- **WORK ITEM**: Starting at the line with "농수산＆임업 (31, 2042)", retype every line through the end of the listing exactly as written, and nothing before it.

- **DATA RECORDS**:
○ ○ ○

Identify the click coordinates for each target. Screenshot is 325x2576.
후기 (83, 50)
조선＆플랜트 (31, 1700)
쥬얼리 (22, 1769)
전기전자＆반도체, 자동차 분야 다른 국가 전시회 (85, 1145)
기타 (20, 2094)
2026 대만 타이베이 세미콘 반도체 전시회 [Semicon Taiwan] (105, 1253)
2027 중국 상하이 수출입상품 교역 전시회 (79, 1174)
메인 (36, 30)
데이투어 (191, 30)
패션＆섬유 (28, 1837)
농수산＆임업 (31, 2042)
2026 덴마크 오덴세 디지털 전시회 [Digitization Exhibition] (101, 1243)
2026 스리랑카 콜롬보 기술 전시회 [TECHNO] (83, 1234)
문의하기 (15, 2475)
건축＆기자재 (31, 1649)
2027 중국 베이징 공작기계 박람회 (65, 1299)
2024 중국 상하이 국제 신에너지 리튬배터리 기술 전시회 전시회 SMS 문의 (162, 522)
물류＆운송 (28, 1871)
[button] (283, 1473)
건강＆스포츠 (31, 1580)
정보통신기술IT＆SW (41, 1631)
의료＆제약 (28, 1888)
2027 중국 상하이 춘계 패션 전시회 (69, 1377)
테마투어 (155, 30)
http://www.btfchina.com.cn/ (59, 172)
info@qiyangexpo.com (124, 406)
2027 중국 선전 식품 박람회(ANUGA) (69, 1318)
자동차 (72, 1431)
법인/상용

○ ○ ○

- **TASK SOLUTION**:
농수산＆임업 (31, 2042)
2026 덴마크 오덴세 디지털 전시회 [Digitization Exhibition] (101, 1243)
2026 스리랑카 콜롬보 기술 전시회 [TECHNO] (83, 1234)
문의하기 (15, 2475)
건축＆기자재 (31, 1649)
2027 중국 베이징 공작기계 박람회 (65, 1299)
2024 중국 상하이 국제 신에너지 리튬배터리 기술 전시회 전시회 SMS 문의 (162, 522)
물류＆운송 (28, 1871)
[button] (283, 1473)
건강＆스포츠 (31, 1580)
정보통신기술IT＆SW (41, 1631)
의료＆제약 (28, 1888)
2027 중국 상하이 춘계 패션 전시회 (69, 1377)
테마투어 (155, 30)
http://www.btfchina.com.cn/ (59, 172)
info@qiyangexpo.com (124, 406)
2027 중국 선전 식품 박람회(ANUGA) (69, 1318)
자동차 (72, 1431)
법인/상용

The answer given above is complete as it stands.